On the other hand, I'm also looking at other species that fit my criteria and I'd love to hear any recommendations you might think of. The main other species I was considering would be Simalia nauta, thetanimbar scrub pyhton (I know not a colubrid...). However, my main concern is that I've seen wildly different size average with these, so not sure if they'd even be an option.

Reading through this forum has been incredibly helpful in the past, so I appreciate any input you all might have


----------



## ian14 (Jan 2, 2008)

You could look at Rhino rats and barons racers.
You are far more likely to find these than prasinum. 
That said, if your heart is set on this species then go for it. 
I spent years and years looking for cb Mexican hognoses, and eventually found a pair.
Hard to find species are out there, it just takes time to get them.


----------



## JeffTheExodon (11 mo ago)

ian14 said:


> You could look at Rhino rats and barons racers.
> You are far more likely to find these than prasinum.
> That said, if your heart is set on this species then go for it.
> I spent years and years looking for cb Mexican hognoses, and eventually found a pair.
> Hard to find species are out there, it just takes time to get them.


Yeah their rarity is a big part of the reason, I've been interested in at least knowing what else is out there. However, I've seen them pop up occasionally on sites like Terraristik.com and as you said some things are worth waiting for.

Personally not the biggest fan of rhino rats, at least their looks. I just don't find the horn that "attractive" (but of course all a matter of taste).

I've only very recently started looking into barons racers, particularly after a friend showed me a picture of a gorgeous blue phase, he saw at an expo. Although, I do admit as of yet I don't know that much about them. Is there a particular care guide/book/video/etc. about them, that you'd recommend?

Edit: Size would be my biggest concern with barons racers. So far I've read that females can reach up to 180-2m in length. This may be a problem as here in Austria we have minimum enclosure guideline for reptiles. And for "climbing" snakes measuring 150-200cm in length, that would be 1.2m² and 1.5m in height (for 1-2 individuals). And unfortunately I won't be able to increase the height of my enclosure.

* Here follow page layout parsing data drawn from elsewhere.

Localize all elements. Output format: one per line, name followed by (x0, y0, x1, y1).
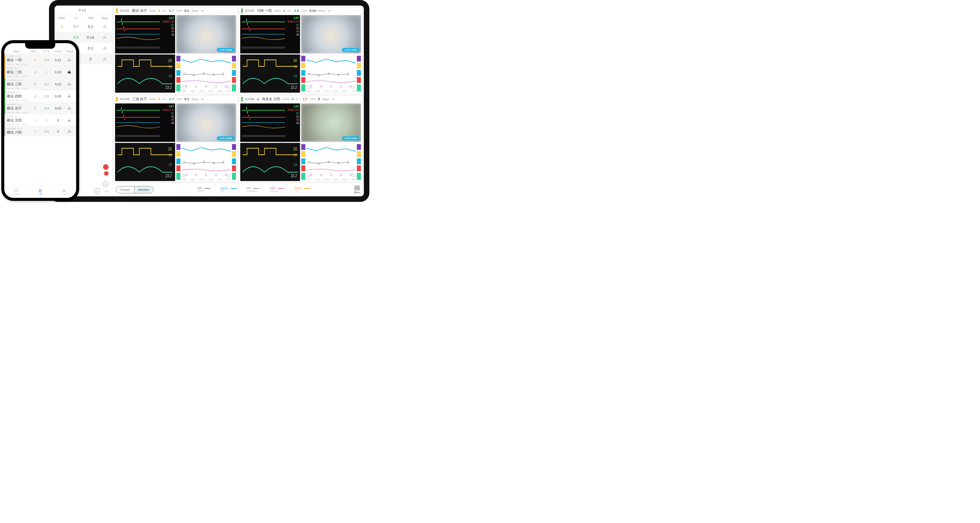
ventilator-tile[interactable]: 20121323.2 (240, 54, 300, 93)
vitals-monitor-tile[interactable]: 13794/68 (78)(5)(9)9845 (115, 15, 175, 54)
nav-list[interactable]: List (28, 186, 52, 198)
svg-text:12: 12 (169, 64, 172, 68)
patient-row[interactable]: HCU102 No.0横浜 四郎Days 20 · Age - · Sex M3… (4, 90, 76, 102)
trend-chart-tile[interactable]: ‹›15:5016:0016:1016:2016:3016:40 (301, 54, 361, 93)
tablet-device: P-1/2 EWS S.I. CSS Resp 50.70.10.80.140.… (49, 0, 369, 202)
patient-header[interactable]: ICU02川崎 一郎EWS1S.I.0.8CSS0.14Resp (239, 7, 362, 14)
patient-row[interactable]: ICU07 No.0横浜 二郎Days 20 · Age - · Sex M61… (4, 66, 76, 78)
svg-text:13: 13 (293, 162, 297, 166)
legend-spo2: SpO2(%) (220, 187, 237, 193)
legend-abp: ABP(mmHg) (270, 187, 284, 193)
sidebar-col-header: EWS S.I. CSS Resp (54, 15, 112, 21)
map-icon (14, 189, 19, 193)
svg-text:12: 12 (169, 153, 172, 157)
col-ews[interactable]: EWS⌄ (28, 50, 40, 53)
camera-tile[interactable]: LIVE VIEW (301, 15, 361, 54)
alert-dot-icon[interactable] (103, 164, 108, 170)
svg-point-1 (63, 189, 65, 191)
sidebar-row[interactable]: 50.70.1 (54, 21, 112, 32)
svg-text:12: 12 (293, 64, 297, 68)
bottom-bar: Viewer Monitor HR(bpm)SpO2(%)RR(count/mi… (112, 183, 364, 197)
ventilator-tile[interactable]: 20121323.2 (115, 54, 175, 93)
zoom-in-button[interactable]: + (103, 181, 108, 187)
col-resp[interactable]: Resp⇅ (64, 50, 76, 53)
svg-rect-0 (15, 190, 18, 192)
live-view-badge: LIVE VIEW (342, 48, 360, 52)
trend-next-button[interactable]: › (352, 174, 355, 177)
sidebar-header: P-1/2 (54, 6, 112, 15)
severity-stripe (241, 97, 243, 101)
ventilator-tile[interactable]: 20121323.2 (240, 143, 300, 181)
svg-text:20: 20 (168, 147, 172, 151)
svg-text:23.2: 23.2 (165, 85, 172, 90)
patient-header[interactable]: ICU01横浜 花子EWS5S.I.0.7CSS0.1Resp (114, 7, 237, 14)
svg-text:20: 20 (293, 147, 297, 151)
col-bed[interactable]: Bed⇅ (4, 50, 28, 53)
trend-prev-button[interactable]: ‹ (182, 174, 185, 177)
sort-icon: ⌄ (36, 51, 38, 53)
vitals-monitor-tile[interactable]: 13794/68 (78)(5)(9)9845 (240, 103, 300, 142)
phone-device: Bed⇅ EWS⌄ S.I.⇅ CSS⇅ Resp⇅ ICU06 No.04横浜… (1, 40, 79, 201)
legend-hr: HR(bpm) (197, 187, 210, 193)
phone-patient-list[interactable]: ICU06 No.04横浜 一郎Days 20 · Age - · Sex M6… (4, 54, 76, 186)
patient-row[interactable]: HCU103 No.04横浜 花子Days 20 · Age - · Sex F… (4, 102, 76, 114)
patient-header[interactable]: ICU04海老名 次郎EWS0S.I.1.7CSS0Resp (239, 96, 362, 103)
mode-toggle: Viewer Monitor (116, 186, 154, 193)
zoom-out-button[interactable]: − (94, 188, 100, 194)
viewer-mode-button[interactable]: Viewer (116, 186, 134, 193)
svg-text:12: 12 (293, 153, 297, 157)
lungs-icon (200, 8, 205, 13)
legend-rr: RR(count/min) (247, 187, 259, 193)
patient-row[interactable]: HCU202 No.04横浜 三郎Days 20 · Age - · Sex M… (4, 78, 76, 90)
nav-user[interactable]: User (52, 186, 76, 198)
lungs-icon (331, 97, 336, 101)
vitals-monitor-tile[interactable]: 13794/68 (78)(5)(9)9845 (115, 103, 175, 142)
trend-next-button[interactable]: › (227, 86, 231, 89)
legend-temp: Temp(°C) (294, 187, 310, 193)
patient-card: ICU01横浜 花子EWS5S.I.0.7CSS0.1Resp13794/68 … (114, 7, 237, 94)
patient-card: ICU02川崎 一郎EWS1S.I.0.8CSS0.14Resp13794/68… (239, 7, 363, 94)
si-label: S.I. (105, 190, 108, 193)
monitor-mode-button[interactable]: Monitor (134, 186, 153, 193)
patient-card: ICU04海老名 次郎EWS0S.I.1.7CSS0Resp13794/68 (… (239, 95, 363, 182)
severity-stripe (116, 97, 118, 101)
col-css[interactable]: CSS⇅ (52, 50, 64, 53)
patient-card: ICU03三浦 純子EWS5S.I.0.7CSS0.1Resp13794/68 … (114, 95, 237, 182)
patient-row[interactable]: ICU06 No.04横浜 一郎Days 20 · Age - · Sex M6… (4, 54, 76, 66)
trend-chart-tile[interactable]: ‹›15:5016:0016:1016:2016:3016:40 (301, 143, 361, 181)
camera-tile[interactable]: LIVE VIEW (176, 15, 236, 54)
col-si[interactable]: S.I.⇅ (40, 50, 52, 53)
svg-text:20: 20 (168, 58, 172, 63)
camera-tile[interactable]: LIVE VIEW (176, 103, 236, 142)
svg-text:13: 13 (169, 162, 172, 166)
svg-text:13: 13 (169, 74, 172, 78)
trend-prev-button[interactable]: ‹ (182, 86, 185, 89)
tablet-screen: P-1/2 EWS S.I. CSS Resp 50.70.10.80.140.… (54, 6, 364, 197)
trend-next-button[interactable]: › (352, 86, 355, 89)
camera-tile[interactable]: LIVE VIEW (301, 103, 361, 142)
phone-notch (25, 43, 55, 49)
tablet-main: ICU01横浜 花子EWS5S.I.0.7CSS0.1Resp13794/68 … (112, 6, 364, 197)
ventilator-tile[interactable]: 20121323.2 (115, 143, 175, 181)
status-dot-icon (257, 98, 259, 100)
user-icon (62, 189, 66, 193)
severity-stripe (116, 8, 118, 13)
lungs-icon (328, 8, 331, 13)
svg-text:23.2: 23.2 (165, 173, 172, 178)
patient-row[interactable]: ICU02 No.04横浜 五郎Days 20 · Age - · Sex M0… (4, 114, 76, 126)
patient-header[interactable]: ICU03三浦 純子EWS5S.I.0.7CSS0.1Resp (114, 96, 237, 103)
list-icon (38, 189, 43, 193)
trend-next-button[interactable]: › (227, 174, 231, 177)
menu-button[interactable]: Menu (354, 186, 360, 194)
trend-chart-tile[interactable]: ‹›15:5016:0016:1016:2016:3016:40 (176, 54, 236, 93)
live-view-badge: LIVE VIEW (217, 136, 234, 140)
phone-bottom-nav: 2D Map List User (4, 186, 76, 198)
severity-stripe (241, 8, 243, 13)
patient-row[interactable]: HCU204 No.03横浜 六郎00.60 (4, 126, 76, 136)
trend-chart-tile[interactable]: ‹›15:5016:0016:1016:2016:3016:40 (176, 143, 236, 181)
alert-dot-icon[interactable] (104, 171, 108, 176)
vitals-monitor-tile[interactable]: 13794/68 (78)(5)(9)9845 (240, 15, 300, 54)
sort-icon: ⇅ (72, 51, 74, 53)
nav-map[interactable]: 2D Map (4, 186, 28, 198)
lungs-icon (200, 97, 205, 101)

Do you know if males would be likely to stay under or at least around 150cm?


----------



## ian14 (Jan 2, 2008)

JeffTheExodon said:


> Yeah their rarity is a big part of the reason, I've been interested in at least knowing what else is out there. However, I've seen them pop up occasionally on sites like Terraristik.com and as you said some things are worth waiting for.
> 
> Personally not the biggest fan of rhino rats, at least their looks. I just don't find the horn that "attractive" (but of course all a matter of taste).
> 
> ...


Oh, sorry, didn't know about that. Females are big. Males are also a good size but slender. Bear in mind too that they are a rear fanged venomous species. 
If you are set on prasinum, then keep searching. You'll find a pair soon.


----------



## Thrasops (Apr 15, 2008)

I would wait for the _G. prasinum_ (actually a lot of the specimens in the hobby are the newly assigned _G. coelureum_, which are the ones with blue eyes - which was split in 2021). They are rare but they do pop up from time to time and are almost guaranteed to be CB. I have both species and breed them occasionally, I do not know how common they are in Austria but in Europe they certainly are fairly widely kept and often turn up at the shows. Price seems to fluctuate a lot though, I have seen babies as low as e60 each and as high as e400.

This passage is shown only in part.